Read at : Google Alert – desertification
http://quiethands.blogspot.com/2008/02/sahel.html
Around 20 000 years ago, the Sahara had a similar extension to today. But during the subsequent wet period, it contracted to small surviving areas of North Africa. To the south, major river systems developed with extensive areas of fine sediments like those of the Niger Inland Delta and Lake Chad. The many mobile dunes were consolidated by the growth of natural vegetation. From around 3000 BC, however, the climate in the area of the northern tropic changed and the land reverted to its arid state. The Sahara expanded again. On its southern fringe, the current Sahel Zone, there have since been regular periods of drought.

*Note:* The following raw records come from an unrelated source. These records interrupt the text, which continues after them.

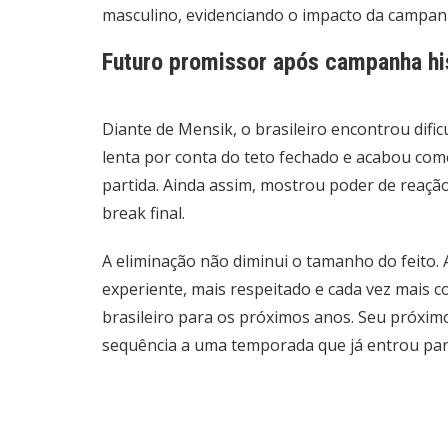
masculino, evidenciando o impacto da campan
Futuro promissor após campanha hi
Diante de Mensik, o brasileiro encontrou dif
lenta por conta do teto fechado e acabou co
partida. Ainda assim, mostrou poder de reação 
break final.
A eliminação não diminui o tamanho do feito.
experiente, mais respeitado e cada vez mais c
brasileiro para os próximos anos. Seu próxi
sequência a uma temporada que já entrou para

The ecosystems of the savannas and the traditional forms of human economic activity have adapted to these climatically induced droughts, which have led to periodic desert-like phenomena in one region after another. The vegetation and the human and animal populations have recovered time and again from these dry periods, which have generally lasted for several years.
Desertification
The Sahel is the transition zone between the Sahara desert and the more humid tropical regions of Africa. Sahel comes from the Arabian “sahil”, meaning “edge” or “coastline”. The Sahel is the northern part of the transitional climatic zone with a precipitation of 150 to 450 mm and 8 to 10 months without any rainfall. The area ranges from the Atlantic Ocean across Africa to the Red Sea north of Ethiopia. The width varies from 300 to 500 km. As regards vegetation, the Sahel consists of semi-desert in the north and the Sahel savanna in the south. In this area the plant life is predominantly briars, shrubs and single trees, mostly Acacia albida and Acacia senegal. More vegetation grows after rainfall, but the plants very soon wither in the desiccated soil.The biggest problem of the Sahel region is desertification; the expansion of deserts into natural barriers, the savannas and steppes. There are several reasons for this. In past years there have been huge fluctuations in the amount of precipitation, with severe droughts (1912-15, 1941-42, 1968-74, 1983-85). The vegetation cover disappears and, without natural barriers, the desert moves forward – assisted by the North-East Trade Wind, which also dries up the ground. Even if there were more rain, the sandy ground is hard to cultivate again. An even more destructive contribution to the desertification is the increasing population in this sensitive area. Modern technologies allow for the construction of deeper and more efficient wells. This encourages the stock farmers to maintain more and more livestock. This stock then needs more and more pasture and the water table goes down. Shrubs and trees die off and the ground desiccates. The wind then blows away the agriculturally important soil components, leaving sandy and rocky ground.